TUNÇ BORAN
Kurtuluş Savaşı’nın kadın kahramanlarına odaklanan ve günümüze bağlanan kapanışıyla destansı bir nitelik kazanan belgesel İstiklal Yolu’nun, Türkiye’deki ilk gösteriminin gerçekleşerek izleyiciyle buluşmasının ardından, yönetmen Tunç Boran belgesel sinema üzerine söyleşiyle sinemaseverlerle bir araya gelecek.
Lisans eğitimini Ankara Üniversitesi İletişim Fakültesi’nde, yüksek lisansını Hacettepe Üniversitesi Sosyoloji Bölümünde, doktorasını ise Ankara Üniversitesi Tarih Bölümü’nde tamamlayan Tunç Boran, tarihi belgesel film alanında uzmanlaştır. Yönetmenliğini ve metin yazarlığını yaptığı pek çok belgesel filmi TRT’de yayınlanan Boran, halen Çankırı Karatekin Üniversitesi Güzel Sanatlar Fakültesi Sinema-TV Bölümünde öğretim üyesidir.
İSTİKLAL YOLU BELGESEL FİLMİ
Bu belgesel, Türk Kurtuluş Savaşında cephane taşıyan kadınların unutulmuş öyküsünü anlatmaktadır. Cefakâr bir şekilde kahramanlıklar gösteren kadınlar, tarih sahnesine çıkamamışlar ve öyküleri unutulmuştur. Bu belgesel o kadınları anlatmaktadır. Film, unutulmuş o kadınların aynı ruh ve imanla 15 Temmuz 2016 gecesi yine yollara düşerek darbe girişimini püskürtmeleri ile sona ermektedir.
Bu belgesel kadın, yol ve kağnı odaklıdır. 12 aylık bir araştırma safhasından sonra çekimleri aralıklarla 6 ay sürmüştür. Canlandırmaların yapıldığı filmin yönetmenliğini ve metin yazarlığını Tunç Boran yapmıştır. 36 dakika uzunluğundaki filmi Mesud Uz ve Özden Ayyıldız seslendirmiştir. Belgesel filmin, çekimleri İstiklal Yolunun önemli noktaları İnebolu, Küre, Çankırı, Ilgaz ve Çankırı’da dört mevsim gerçekleşti. Çekimleri aralıksız 35 gün sürdü. Görüntü yönetmenliğini Ahmet Dönmez yaptı. Canlandırma tekniği ile çekilen filmde, 80’i aşkın kişi oyuncu ve figüran olarak rol aldı.

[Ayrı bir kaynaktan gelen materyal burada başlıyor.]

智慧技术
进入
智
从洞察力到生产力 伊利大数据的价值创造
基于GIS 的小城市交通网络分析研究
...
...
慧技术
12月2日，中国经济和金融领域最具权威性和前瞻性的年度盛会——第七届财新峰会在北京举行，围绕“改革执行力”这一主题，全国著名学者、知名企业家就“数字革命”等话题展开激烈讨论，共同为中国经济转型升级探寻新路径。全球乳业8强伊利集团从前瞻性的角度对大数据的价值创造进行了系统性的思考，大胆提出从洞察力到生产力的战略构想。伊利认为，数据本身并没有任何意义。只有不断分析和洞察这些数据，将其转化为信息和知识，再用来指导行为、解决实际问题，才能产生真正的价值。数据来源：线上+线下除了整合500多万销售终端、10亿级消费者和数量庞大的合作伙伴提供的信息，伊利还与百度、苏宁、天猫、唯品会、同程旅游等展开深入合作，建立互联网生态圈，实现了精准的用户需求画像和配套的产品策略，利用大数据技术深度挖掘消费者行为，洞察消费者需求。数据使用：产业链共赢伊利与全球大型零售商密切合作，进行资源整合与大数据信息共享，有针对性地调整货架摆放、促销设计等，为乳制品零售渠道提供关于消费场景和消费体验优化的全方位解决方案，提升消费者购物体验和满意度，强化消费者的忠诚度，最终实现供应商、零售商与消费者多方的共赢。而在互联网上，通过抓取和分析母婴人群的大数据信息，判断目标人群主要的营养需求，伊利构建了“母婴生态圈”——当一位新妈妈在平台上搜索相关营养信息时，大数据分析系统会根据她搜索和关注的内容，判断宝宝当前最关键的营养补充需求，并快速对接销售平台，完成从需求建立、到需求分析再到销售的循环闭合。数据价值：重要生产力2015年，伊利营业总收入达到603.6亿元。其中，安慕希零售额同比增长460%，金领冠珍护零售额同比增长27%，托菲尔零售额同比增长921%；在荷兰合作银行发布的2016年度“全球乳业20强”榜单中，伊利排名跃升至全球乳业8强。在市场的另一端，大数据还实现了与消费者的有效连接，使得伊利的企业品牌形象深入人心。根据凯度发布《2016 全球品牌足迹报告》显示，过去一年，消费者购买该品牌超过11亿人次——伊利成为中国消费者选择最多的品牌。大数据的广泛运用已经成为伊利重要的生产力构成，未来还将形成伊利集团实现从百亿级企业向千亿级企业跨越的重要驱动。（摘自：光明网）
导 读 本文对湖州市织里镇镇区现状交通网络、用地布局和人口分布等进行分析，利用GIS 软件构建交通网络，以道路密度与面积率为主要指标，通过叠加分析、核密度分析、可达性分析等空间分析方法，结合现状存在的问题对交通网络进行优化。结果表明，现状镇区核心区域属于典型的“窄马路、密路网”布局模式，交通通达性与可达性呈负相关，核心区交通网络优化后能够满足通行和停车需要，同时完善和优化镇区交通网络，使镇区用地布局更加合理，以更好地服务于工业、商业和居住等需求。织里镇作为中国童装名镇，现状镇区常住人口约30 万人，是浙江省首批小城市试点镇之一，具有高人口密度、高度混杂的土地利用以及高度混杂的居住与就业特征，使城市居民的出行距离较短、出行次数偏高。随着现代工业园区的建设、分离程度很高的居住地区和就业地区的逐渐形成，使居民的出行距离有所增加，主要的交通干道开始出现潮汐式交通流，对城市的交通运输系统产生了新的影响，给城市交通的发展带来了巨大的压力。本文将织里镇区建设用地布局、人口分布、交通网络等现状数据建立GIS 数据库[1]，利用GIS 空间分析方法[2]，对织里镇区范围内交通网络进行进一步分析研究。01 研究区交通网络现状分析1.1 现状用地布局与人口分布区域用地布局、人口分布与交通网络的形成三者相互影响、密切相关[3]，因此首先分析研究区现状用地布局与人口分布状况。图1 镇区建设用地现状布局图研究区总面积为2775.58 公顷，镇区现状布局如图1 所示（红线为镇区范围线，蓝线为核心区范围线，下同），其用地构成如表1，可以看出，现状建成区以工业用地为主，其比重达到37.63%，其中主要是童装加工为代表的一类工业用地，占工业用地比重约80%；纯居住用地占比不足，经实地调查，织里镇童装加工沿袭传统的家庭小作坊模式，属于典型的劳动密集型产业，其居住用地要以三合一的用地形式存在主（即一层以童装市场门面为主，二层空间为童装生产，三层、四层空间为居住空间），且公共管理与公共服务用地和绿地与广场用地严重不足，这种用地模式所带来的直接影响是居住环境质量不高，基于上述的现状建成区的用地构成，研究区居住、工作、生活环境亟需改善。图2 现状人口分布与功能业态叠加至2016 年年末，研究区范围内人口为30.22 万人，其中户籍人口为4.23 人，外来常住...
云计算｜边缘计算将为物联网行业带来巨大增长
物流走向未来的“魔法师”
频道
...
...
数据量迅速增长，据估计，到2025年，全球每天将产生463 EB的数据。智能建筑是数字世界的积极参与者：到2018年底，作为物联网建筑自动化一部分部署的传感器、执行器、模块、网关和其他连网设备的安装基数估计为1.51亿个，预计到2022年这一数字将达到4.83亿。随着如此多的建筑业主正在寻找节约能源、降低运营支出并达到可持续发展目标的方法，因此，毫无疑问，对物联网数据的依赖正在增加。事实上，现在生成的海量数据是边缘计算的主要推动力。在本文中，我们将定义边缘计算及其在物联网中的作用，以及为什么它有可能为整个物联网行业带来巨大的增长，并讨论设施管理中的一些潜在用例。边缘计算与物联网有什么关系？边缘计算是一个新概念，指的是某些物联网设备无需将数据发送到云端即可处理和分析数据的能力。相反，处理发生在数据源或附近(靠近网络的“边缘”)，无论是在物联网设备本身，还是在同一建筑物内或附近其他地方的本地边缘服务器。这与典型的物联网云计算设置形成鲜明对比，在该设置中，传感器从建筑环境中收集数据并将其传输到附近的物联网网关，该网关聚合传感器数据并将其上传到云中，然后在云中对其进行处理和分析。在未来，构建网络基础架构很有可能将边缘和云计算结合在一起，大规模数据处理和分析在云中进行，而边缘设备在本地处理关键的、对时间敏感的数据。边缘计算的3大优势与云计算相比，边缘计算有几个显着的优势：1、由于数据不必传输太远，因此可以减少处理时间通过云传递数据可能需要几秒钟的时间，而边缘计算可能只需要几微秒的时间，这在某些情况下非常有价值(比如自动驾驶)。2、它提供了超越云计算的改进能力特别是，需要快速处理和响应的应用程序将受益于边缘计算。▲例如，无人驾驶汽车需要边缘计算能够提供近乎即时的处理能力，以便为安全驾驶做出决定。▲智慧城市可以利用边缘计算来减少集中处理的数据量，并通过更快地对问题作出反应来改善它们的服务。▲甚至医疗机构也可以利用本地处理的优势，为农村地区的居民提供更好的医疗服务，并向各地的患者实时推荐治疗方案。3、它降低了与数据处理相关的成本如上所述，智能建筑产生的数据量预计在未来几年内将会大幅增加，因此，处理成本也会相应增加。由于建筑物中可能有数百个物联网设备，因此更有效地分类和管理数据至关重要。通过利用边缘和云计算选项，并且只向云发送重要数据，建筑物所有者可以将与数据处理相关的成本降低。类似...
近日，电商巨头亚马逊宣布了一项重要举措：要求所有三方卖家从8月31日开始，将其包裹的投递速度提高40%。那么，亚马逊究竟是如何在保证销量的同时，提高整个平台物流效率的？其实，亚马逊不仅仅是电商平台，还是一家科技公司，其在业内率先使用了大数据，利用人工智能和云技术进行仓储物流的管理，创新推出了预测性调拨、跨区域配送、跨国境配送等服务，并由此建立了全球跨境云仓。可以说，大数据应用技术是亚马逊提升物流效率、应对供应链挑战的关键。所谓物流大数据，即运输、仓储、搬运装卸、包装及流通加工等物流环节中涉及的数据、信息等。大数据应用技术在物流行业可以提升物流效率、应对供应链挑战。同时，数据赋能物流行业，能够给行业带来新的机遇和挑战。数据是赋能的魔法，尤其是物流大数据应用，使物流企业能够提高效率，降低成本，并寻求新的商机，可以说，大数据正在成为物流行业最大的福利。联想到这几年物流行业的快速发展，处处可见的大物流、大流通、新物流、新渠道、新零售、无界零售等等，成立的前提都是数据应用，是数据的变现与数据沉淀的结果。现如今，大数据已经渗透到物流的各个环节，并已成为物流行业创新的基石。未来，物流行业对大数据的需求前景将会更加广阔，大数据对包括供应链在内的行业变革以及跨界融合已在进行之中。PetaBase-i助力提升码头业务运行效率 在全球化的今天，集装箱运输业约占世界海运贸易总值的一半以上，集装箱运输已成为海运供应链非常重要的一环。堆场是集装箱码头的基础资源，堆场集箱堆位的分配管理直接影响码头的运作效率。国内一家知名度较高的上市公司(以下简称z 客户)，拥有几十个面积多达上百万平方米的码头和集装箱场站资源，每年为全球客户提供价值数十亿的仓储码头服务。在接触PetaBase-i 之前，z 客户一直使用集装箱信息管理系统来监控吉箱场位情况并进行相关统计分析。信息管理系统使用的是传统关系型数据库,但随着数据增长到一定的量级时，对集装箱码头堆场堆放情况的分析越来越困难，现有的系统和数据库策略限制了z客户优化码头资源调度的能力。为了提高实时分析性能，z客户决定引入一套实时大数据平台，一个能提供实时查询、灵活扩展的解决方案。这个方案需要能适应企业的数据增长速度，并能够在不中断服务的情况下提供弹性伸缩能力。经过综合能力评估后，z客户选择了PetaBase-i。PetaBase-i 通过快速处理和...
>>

İstiklal Harbi, en yaşlısından, en gencine; kadınından, erkeğine katıldıkları, emek verdikleri, ezayı, cefayı paylaştıkları topyekûn bir mücadeledir. Milli Mücadele, cephede olduğu kadar cephe gerisinde de fedakârlıklar ve kahramanlıklara sahne olmuştur.
İstiklal Harbimizi konu edinen çalışmaların veya sözlerin tümünde bahsedilen ortak bir terennüm vardır. Milli Mücadelemizin çok zor şartlar altında kazanıldığını bilinen bir ezber olarak anlatırız veya okuruz. Ancak Türk Milleti olarak Milli Mücadele gibi hayati derecede ehemmiyet arz eden bir hususta; meselenin insani boyutta görselleştirilmesi ve hikâye edilmesinde başarılı olduğumuz da söylenemez. Bu belgesel bu iddia ile yola çıkmıştır.